GIVEN RECORDS ▸
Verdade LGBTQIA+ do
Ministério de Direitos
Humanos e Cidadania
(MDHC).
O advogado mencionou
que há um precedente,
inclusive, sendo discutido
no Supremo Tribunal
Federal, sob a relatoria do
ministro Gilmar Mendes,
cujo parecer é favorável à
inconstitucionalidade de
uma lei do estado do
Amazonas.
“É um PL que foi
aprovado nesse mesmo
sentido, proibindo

...

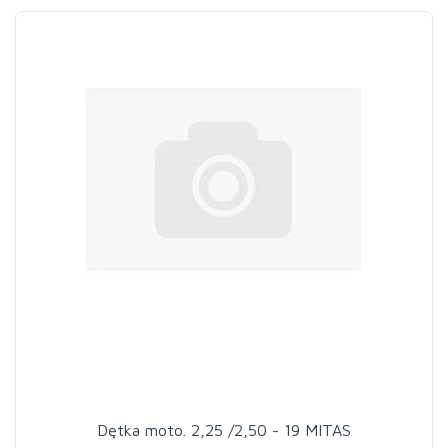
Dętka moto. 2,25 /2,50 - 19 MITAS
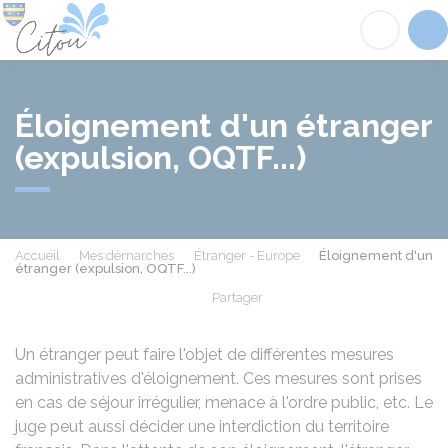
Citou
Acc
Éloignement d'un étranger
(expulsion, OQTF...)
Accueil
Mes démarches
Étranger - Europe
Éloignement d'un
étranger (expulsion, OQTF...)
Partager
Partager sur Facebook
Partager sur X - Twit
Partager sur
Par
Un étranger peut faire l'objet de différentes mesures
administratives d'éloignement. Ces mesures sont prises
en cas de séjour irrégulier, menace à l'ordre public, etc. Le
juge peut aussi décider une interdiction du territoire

* * *

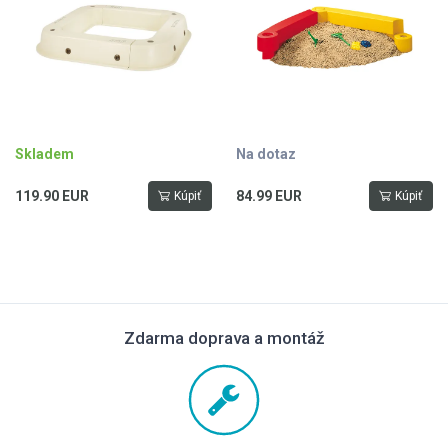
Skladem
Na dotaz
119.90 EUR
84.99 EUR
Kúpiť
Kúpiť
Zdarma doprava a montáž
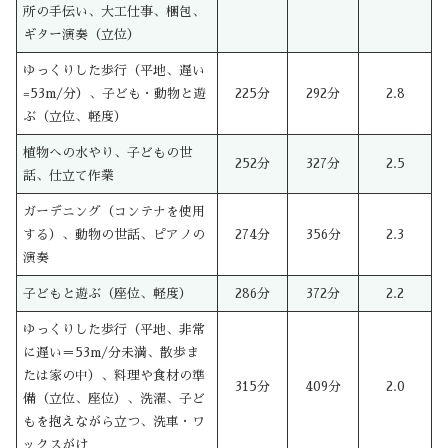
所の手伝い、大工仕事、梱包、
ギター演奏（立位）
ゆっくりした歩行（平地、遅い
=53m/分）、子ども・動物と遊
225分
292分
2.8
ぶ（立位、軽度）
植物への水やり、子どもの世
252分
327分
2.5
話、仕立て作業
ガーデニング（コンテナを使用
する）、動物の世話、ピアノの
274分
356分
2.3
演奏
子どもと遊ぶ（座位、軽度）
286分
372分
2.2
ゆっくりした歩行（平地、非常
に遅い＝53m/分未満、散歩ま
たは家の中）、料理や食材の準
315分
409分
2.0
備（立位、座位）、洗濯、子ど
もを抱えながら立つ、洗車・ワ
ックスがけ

ABOUT THIS EXERCISE ▸ All lines in the data above from the one with "administratives d'éloignement. Ces" through the one with "juge peut aussi" must be repeated exactly, and no others.

RESPONSE TO THIS TASK ▸
administratives d'éloignement. Ces mesures sont prises
en cas de séjour irrégulier, menace à l'ordre public, etc. Le
juge peut aussi décider une interdiction du territoire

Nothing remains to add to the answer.